*Problem requirements*
In how many lines of the records below does the word "Гідроциліндр" appear? Answer with the number alone.

*Extracted page text data*
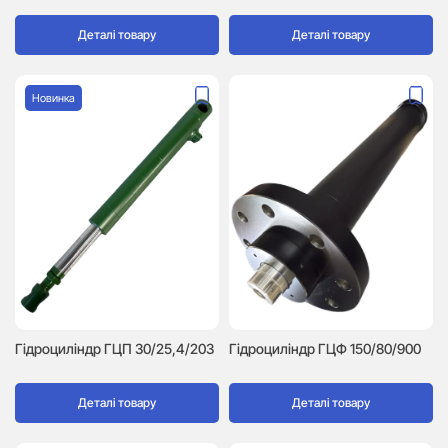
Деталі товару
Деталі товару
Новинка
Гідроциліндр ГЦП 30/25,4/203
Гідроциліндр ГЦФ 150/80/900
Деталі товару
Деталі товару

*Exercise output*
2